What A Terrible World, What A Beautiful World
EMI
Decemberists frontman and principal songwriter Colin Meloy said in a recent Australian interview that the three children’s books he created with his wife, Carson Ellis, since the release of 2011’s The King Is Dead, satisfied his innate desire to craft narrative.
So on his band’s seventh full-length release, What a Terrible World, What a Beautiful World, we see rare glimpses of Meloy’s personal leanings and admissions. This is immediately evident on the wry opener ‘The Singer Addresses His Audience’, in which Meloy ironically dissects the relationship between band and fanbase. On ‘Philomena’, Meloy relives his youth and proclaims ‘All that I wanted in the world was just to see a naked girl‘.
Sonically, What a Terrible World is a throw-back to the pastoral, old-world pop folk and brevity of 2005’s Picaresque and much of 2006’s The Crane Wife. There’s no clear narrative thread between the songs. It is a vast contrast to the group’s 2009 folk-rock opera masterpiece, The Hazards of Love, and is a far cry from the country-rock of 2011’s The King is Dead.
But when Meloy and band crafts a record such as this, they draw on an esteemed array of artful songwriting techniques. The single, ‘Make You Better’, immediately evokes the joyous, resounding anthemic quality that defines The Decemberists’ sound. Elegant, rambling folk tracks like ‘Lake Song’ fit effortlessly alongside stripped-back Americana like ‘Carolina Low’. ‘Cavalry Captain’, with its brass hook, is one of the best tracks the band has ever released. These are the elements of a classic Decemberists record – songs that feel like short stories in collection by a single author.

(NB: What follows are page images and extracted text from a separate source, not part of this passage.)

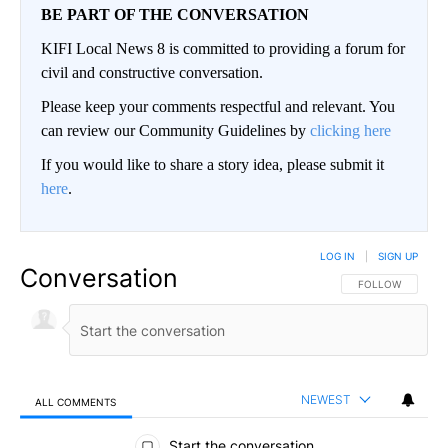
BE PART OF THE CONVERSATION
KIFI Local News 8 is committed to providing a forum for
civil and constructive conversation.
Please keep your comments respectful and relevant. You
can review our Community Guidelines by
clicking here
If you would like to share a story idea, please submit it
here
.
LOG IN
|
SIGN UP
Conversation
FOLLOW THIS CO
FOLLOW
NEWEST
ALL COMMENTS
All Comments
Start the conversation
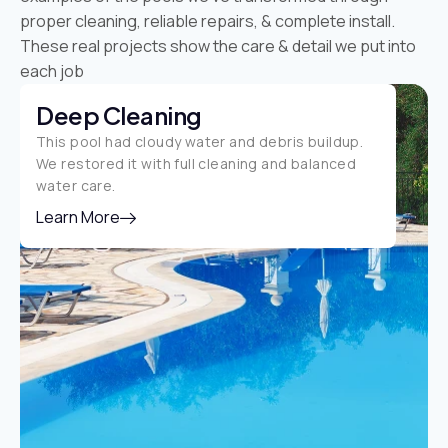
proper cleaning, reliable repairs, & complete install.
These real projects show the care & detail we put into
each job
Deep Cleaning
This pool had cloudy water and debris buildup.
We restored it with full cleaning and balanced
water care.
Learn More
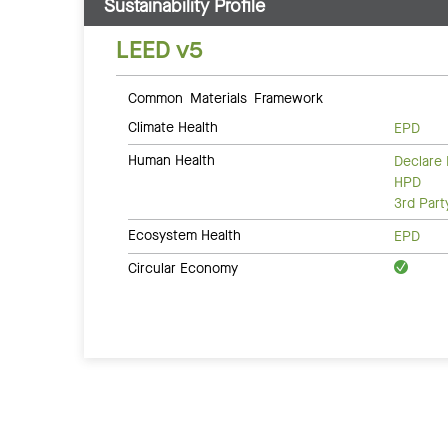
Sustainability Profile
LEED v5
Common Materials Framework
Climate Health
EPD
Human Health
Declare 
HPD
3rd Par
Ecosystem Health
EPD
Circular Economy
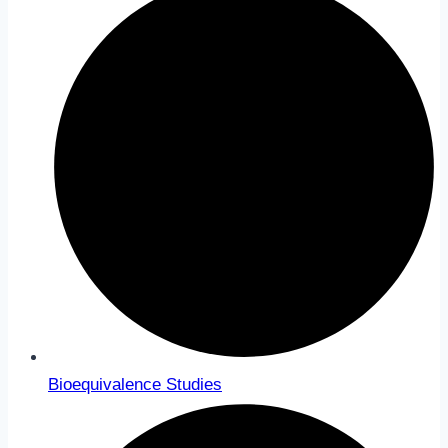
Bioequivalence Studies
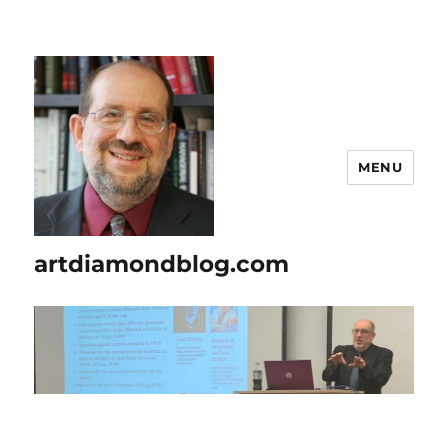
MENU
artdiamondblog.com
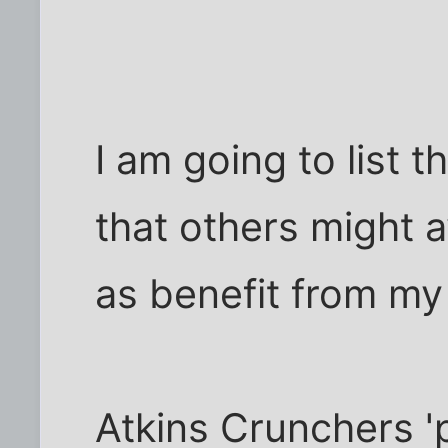
I am going to list t
that others might 
as benefit from my
Atkins Crunchers 'p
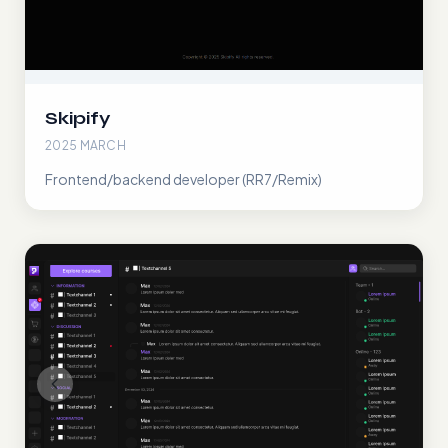
Skipify
2025 MARCH
Frontend/backend developer (RR7/Remix)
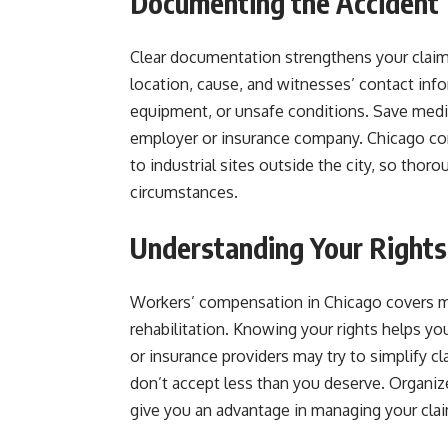
Documenting the Accident
Clear documentation strengthens your claim.
location, cause, and witnesses’ contact in
equipment, or unsafe conditions. Save medi
employer or insurance company. Chicago con
to industrial sites outside the city, so thor
circumstances.
Understanding Your Rights
Workers’ compensation in Chicago covers 
rehabilitation. Knowing your rights helps y
or insurance providers may try to simplify c
don’t accept less than you deserve. Organi
give you an advantage in managing your cla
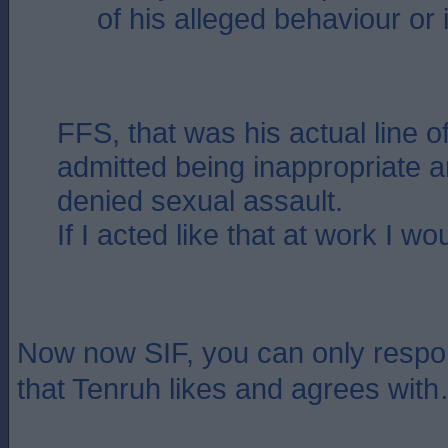
of his alleged behaviour or 
FFS, that was his actual line o
admitted being inappropriate a
denied sexual assault.
If I acted like that at work I wo
Now now SIF, you can only respon
that Tenruh likes and agrees wi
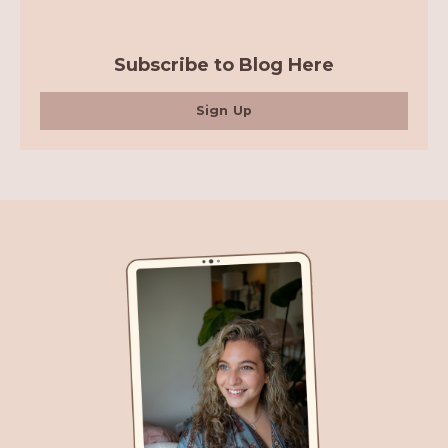
Subscribe to Blog Here
Sign Up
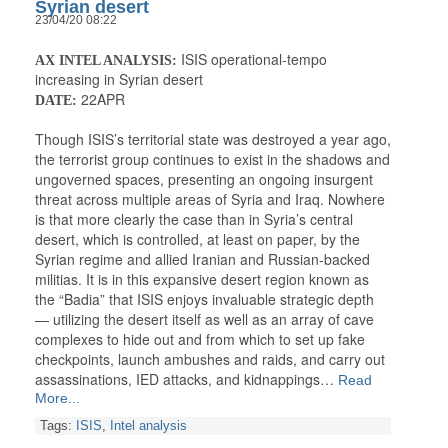
Syrian desert
23/04/20 08:22
ISIS operational-tempo
AX INTEL ANALYSIS:
increasing in Syrian desert
22APR
DATE:
Though ISIS’s territorial state was destroyed a year ago,
the terrorist group continues to exist in the shadows and
ungoverned spaces, presenting an ongoing insurgent
threat across multiple areas of Syria and Iraq. Nowhere
is that more clearly the case than in Syria’s central
desert, which is controlled, at least on paper, by the
Syrian regime and allied Iranian and Russian-backed
militias. It is in this expansive desert region known as
the “Badia” that ISIS enjoys invaluable strategic depth
— utilizing the desert itself as well as an array of cave
complexes to hide out and from which to set up fake
checkpoints, launch ambushes and raids, and carry out
assassinations, IED attacks, and kidnappings…
Read
More...
Tags:
ISIS
,
Intel analysis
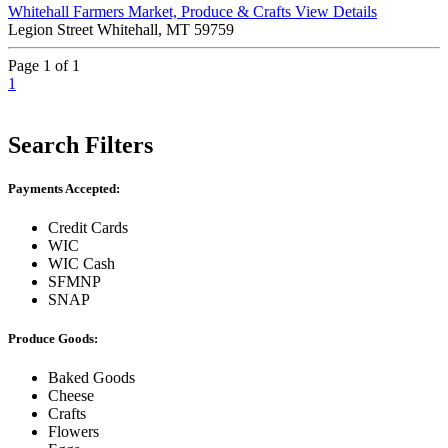
Whitehall Farmers Market, Produce & Crafts
View Details
Legion Street Whitehall, MT 59759
Page 1 of 1
1
Search Filters
Payments Accepted:
Credit Cards
WIC
WIC Cash
SFMNP
SNAP
Produce Goods:
Baked Goods
Cheese
Crafts
Flowers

Meloy remains one of the most verbose and eloquent of all lyricists in modern music, and the lush instrumentation provided by the incredible artists in his fold serve his poetry with stunning clarity. And in the record’s title, Meloy and co. articulate the divided opinion of most astute humans. But they also sum up the literary depth of their songbook – songs that are often as beautiful as they are dark. Terrible and beautiful – the dichotomy present in The Decemberists’ most stirring compositions.